The first place to start is to obtain a blog and website. The best way to go about this is picking a domain, purchasing it on a site like GoDaddy, and set-up WordPress. Today, though, the process is a bit simpler with companies like Weebly.

Whatever path you chose, the idea here is that you start blogging so that you can demonstrate your knowledge and provide value to your audience. You can also use your site as a portfolio to showcase your work whether you're a web designer or landscaper.

Here's some other basics for marketing your business online;

  • Write guest articles on leading industry publications or websites.
  • Host a podcast or webinar.
  • Publish an eBook or Whitepaper.
  • Create infographics or instructional videos.
  • Be active on social media.
  • Get listed on leading online review sites.
The best part apart online marketing is that not only can you connect your with audience, you can also do so on a shoestring budget.

4. Pickup clients as a freelancer or presell products and services.

Before committing yourself full-time, start out as a freelancer or preselling your goods or services. For example, if you're an accountant, then start acquiring clients on the side by joining freelance marketplaces. This allows you to slowly build a roster of clients that you can manage while still keeping your day job. It also helps you gain experience and build a portfolio.

If you're tinkering around with creating a product or service, then start preselling these items on your website or through crowdfunding. Not only will this validate that there's a market, it gives you a chance to earn money that you'll invest back into the company so that you can launch.

5. Define your idea of success.


If things are starting to get busier, you need to sit down and determine how much money you need each month to quit your current job. If you're getting close to that dollar amount with your side project alone, then that's a pretty good sign that it can become a successful business.

To accurately define this, make sure that you create and track financial landmarks, as well as a monthly budget.

6. Cross your t's and dot your i's.

If you really want to make your side project legit then you're going to have to consider legal and tax essentials like;
  • Choosing an available business name.
  • Applying for an official business structure like a sole proprietorship or LLC.
  • Registering your business name in your state.
  • Applying for any applicable permits.
  • Obtaining a Tax ID number.
  • Knowing what taxes you'll have to pay.
Since this is an important area that shouldn't be overlooked, unless you're looking for trouble with Uncle Sammy, then use resources like SBA.gov to assist you in figuring out all of these legal and tax issues.

7. Scale correctly.

It's awfully tempting to go on a spending spree when you have excess money in the bank in order to grow your business. The problem with this method is that this is a surefire way to fail. In fact, premature scaling is one of the main culprits in startup death.

Grow slowly and gradually, but steadily. This business model is a tactic that has worked for numerous companies that began as side projects. Take Craigslist, for example. Craig Newmark started it as a side gig in 1995 and didn't turn it into a real company until 1999.

8. Avoid burnout.


Between your full-time gig and getting this new business venture off the ground, you're going to be putting in a lot of hours working. And, that means you're going to get exhausted and ultimately burnout.

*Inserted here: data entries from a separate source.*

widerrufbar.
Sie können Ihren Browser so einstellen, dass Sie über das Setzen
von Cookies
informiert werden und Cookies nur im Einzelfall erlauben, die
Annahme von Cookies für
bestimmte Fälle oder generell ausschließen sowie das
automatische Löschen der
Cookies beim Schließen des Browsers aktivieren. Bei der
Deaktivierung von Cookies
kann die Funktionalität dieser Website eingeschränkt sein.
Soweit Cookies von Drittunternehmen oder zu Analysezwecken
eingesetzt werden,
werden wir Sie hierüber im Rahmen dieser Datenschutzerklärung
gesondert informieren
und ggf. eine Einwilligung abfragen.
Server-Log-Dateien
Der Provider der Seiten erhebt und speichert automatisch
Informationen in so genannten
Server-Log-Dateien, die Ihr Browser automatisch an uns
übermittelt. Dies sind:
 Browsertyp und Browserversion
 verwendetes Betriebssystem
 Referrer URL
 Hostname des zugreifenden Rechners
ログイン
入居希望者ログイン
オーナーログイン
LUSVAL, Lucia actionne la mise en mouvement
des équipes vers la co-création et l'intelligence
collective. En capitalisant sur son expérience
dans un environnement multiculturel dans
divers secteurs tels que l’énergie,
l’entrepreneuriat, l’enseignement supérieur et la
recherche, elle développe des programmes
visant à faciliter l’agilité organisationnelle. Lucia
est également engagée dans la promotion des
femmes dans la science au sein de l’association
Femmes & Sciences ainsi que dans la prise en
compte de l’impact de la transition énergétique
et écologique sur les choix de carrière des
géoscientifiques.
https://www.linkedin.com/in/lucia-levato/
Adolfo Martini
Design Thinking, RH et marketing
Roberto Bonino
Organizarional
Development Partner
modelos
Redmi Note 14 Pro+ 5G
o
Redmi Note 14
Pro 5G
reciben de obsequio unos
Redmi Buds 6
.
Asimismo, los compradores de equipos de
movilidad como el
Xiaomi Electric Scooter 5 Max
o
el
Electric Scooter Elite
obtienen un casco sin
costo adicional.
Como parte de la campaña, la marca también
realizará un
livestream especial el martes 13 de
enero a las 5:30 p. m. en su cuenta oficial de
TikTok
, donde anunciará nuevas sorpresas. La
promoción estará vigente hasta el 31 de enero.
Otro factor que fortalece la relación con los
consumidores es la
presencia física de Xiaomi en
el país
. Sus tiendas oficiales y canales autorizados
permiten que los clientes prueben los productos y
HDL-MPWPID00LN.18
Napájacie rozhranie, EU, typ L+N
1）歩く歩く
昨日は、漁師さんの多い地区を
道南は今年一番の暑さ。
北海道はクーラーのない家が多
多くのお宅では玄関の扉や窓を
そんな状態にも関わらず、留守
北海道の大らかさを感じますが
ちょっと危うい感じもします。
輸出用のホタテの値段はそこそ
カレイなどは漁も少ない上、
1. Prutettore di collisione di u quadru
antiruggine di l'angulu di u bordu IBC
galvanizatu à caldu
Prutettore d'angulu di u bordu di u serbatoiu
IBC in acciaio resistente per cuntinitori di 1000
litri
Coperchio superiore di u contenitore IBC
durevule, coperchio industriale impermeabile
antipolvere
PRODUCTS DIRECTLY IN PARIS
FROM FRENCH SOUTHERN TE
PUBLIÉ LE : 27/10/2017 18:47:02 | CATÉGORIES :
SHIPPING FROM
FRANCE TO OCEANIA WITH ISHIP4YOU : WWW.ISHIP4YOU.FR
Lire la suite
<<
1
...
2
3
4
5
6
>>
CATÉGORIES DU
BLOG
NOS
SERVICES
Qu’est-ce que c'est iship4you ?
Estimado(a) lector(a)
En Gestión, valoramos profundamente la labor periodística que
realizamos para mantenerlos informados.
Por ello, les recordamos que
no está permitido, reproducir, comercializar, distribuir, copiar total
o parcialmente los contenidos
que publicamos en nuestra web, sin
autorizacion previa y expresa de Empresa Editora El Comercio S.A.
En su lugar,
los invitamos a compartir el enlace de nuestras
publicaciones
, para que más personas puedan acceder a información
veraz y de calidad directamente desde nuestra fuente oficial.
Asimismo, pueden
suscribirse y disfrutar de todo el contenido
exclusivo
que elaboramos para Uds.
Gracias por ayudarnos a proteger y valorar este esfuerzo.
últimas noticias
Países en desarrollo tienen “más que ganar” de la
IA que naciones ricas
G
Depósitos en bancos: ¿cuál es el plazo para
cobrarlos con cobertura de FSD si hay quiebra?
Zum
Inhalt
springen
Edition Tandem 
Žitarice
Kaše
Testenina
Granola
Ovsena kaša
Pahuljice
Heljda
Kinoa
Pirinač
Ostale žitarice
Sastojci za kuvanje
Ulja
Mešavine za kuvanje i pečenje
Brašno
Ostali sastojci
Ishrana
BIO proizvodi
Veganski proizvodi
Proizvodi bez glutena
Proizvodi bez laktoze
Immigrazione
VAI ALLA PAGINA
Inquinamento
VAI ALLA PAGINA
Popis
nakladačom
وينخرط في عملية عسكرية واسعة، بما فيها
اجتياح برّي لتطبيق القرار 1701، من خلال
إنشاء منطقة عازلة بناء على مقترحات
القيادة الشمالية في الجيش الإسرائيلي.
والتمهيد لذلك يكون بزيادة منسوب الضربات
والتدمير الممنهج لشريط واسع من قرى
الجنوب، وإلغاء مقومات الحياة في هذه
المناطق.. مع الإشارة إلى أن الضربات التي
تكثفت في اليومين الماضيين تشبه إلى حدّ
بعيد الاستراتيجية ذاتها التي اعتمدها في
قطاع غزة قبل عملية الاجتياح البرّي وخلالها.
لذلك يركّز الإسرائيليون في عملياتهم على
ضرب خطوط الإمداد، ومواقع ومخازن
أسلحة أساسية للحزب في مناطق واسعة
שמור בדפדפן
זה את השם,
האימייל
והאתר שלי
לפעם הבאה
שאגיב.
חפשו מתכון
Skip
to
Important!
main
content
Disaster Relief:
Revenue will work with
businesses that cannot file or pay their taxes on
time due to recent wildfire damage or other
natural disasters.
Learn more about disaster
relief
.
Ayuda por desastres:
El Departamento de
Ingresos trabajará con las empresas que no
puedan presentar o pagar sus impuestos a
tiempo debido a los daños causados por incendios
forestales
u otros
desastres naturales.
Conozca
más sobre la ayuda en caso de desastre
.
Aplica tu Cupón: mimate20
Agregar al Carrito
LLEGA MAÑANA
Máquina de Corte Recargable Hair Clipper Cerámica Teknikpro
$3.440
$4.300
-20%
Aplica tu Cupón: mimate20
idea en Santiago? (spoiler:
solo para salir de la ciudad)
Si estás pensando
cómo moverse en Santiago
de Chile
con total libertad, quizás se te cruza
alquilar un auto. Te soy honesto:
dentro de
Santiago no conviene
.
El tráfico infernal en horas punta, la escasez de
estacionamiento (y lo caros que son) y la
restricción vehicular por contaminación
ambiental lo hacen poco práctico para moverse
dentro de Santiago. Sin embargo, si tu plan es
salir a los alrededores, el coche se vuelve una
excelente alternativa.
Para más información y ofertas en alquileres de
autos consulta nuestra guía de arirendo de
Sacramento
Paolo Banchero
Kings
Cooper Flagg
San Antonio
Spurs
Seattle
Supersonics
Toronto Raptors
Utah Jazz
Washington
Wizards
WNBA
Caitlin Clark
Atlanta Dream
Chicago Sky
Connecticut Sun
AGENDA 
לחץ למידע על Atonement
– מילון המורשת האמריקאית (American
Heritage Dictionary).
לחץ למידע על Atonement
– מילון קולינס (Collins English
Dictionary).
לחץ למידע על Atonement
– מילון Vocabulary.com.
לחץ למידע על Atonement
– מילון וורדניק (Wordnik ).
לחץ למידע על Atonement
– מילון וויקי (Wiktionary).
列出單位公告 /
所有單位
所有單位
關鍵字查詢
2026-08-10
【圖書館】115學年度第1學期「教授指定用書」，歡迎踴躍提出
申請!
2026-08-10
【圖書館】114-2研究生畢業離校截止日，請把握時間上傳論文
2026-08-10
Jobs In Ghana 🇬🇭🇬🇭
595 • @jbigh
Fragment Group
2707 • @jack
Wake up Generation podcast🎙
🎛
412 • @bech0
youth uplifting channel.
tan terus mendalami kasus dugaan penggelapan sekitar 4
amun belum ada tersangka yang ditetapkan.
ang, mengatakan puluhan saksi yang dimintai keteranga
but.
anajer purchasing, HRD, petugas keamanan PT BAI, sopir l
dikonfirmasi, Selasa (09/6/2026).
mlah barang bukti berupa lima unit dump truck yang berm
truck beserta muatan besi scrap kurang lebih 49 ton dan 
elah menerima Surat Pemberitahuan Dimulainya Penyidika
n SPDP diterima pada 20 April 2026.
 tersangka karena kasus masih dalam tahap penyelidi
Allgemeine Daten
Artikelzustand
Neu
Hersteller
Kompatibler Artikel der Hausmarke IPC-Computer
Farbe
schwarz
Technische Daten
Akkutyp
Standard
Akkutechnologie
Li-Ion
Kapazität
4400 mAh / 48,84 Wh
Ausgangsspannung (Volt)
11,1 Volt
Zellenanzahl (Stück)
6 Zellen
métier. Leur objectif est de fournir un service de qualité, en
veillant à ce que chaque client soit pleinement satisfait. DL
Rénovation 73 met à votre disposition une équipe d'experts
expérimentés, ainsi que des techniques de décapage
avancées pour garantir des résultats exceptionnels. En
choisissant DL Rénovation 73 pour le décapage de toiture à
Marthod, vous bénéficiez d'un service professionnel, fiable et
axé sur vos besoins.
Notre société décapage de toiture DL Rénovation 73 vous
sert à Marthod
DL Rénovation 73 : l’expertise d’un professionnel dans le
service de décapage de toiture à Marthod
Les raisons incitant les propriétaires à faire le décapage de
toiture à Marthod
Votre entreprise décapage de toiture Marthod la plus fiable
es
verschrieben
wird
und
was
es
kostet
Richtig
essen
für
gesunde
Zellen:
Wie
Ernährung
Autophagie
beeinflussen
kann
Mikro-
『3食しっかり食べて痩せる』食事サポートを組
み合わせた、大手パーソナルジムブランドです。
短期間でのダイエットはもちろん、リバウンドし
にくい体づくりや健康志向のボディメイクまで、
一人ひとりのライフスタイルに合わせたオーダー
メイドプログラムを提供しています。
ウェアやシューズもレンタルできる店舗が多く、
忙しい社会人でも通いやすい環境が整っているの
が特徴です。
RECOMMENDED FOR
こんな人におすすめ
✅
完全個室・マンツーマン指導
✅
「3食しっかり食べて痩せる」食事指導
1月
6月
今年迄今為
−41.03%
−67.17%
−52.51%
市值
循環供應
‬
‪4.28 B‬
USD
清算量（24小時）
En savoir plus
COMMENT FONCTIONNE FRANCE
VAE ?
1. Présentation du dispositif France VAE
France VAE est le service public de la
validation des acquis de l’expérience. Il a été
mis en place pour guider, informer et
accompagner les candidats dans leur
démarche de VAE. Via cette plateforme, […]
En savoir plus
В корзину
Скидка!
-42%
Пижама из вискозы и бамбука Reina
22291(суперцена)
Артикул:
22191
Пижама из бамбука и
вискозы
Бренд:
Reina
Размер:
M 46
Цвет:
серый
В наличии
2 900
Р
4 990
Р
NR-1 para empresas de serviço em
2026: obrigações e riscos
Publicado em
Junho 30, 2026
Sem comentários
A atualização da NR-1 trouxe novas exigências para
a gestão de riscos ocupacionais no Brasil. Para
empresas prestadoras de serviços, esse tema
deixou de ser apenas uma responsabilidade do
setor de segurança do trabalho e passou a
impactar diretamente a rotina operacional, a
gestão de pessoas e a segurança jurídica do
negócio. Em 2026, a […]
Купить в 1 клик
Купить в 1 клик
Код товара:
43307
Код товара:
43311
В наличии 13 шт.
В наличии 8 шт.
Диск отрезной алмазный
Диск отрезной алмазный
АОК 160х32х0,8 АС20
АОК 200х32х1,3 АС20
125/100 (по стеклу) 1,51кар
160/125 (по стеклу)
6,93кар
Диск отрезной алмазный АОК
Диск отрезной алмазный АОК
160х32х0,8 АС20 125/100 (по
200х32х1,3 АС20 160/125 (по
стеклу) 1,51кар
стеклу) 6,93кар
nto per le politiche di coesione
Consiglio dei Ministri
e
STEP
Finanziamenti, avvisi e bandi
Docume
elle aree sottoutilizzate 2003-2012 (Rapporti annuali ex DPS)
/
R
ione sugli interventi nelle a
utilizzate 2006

To avoid burnout, try techniques like;

  • Establishing boundaries like the hours that you work and the hours you don't
  • Asking others for help.
  • Establishing goals and priorities.
  • Building long-term relationships.
  • Using productivity tools.
  • Exercising and eating healthy.

9. Don't burn bridges.

If the time has officially come to leave your 9-to-5, make sure that you don't burn any bridges by leaving like a jerk. Give your employer plenty of notice in advance, complete your projects, and remain productive until your final day.

Why? Because what are you going to do if your side project doesn't pan out as a full-time gig? You don't want to have any bad blood with a former employer in case you have to ask for your old position back or ask for a reference in your new job search.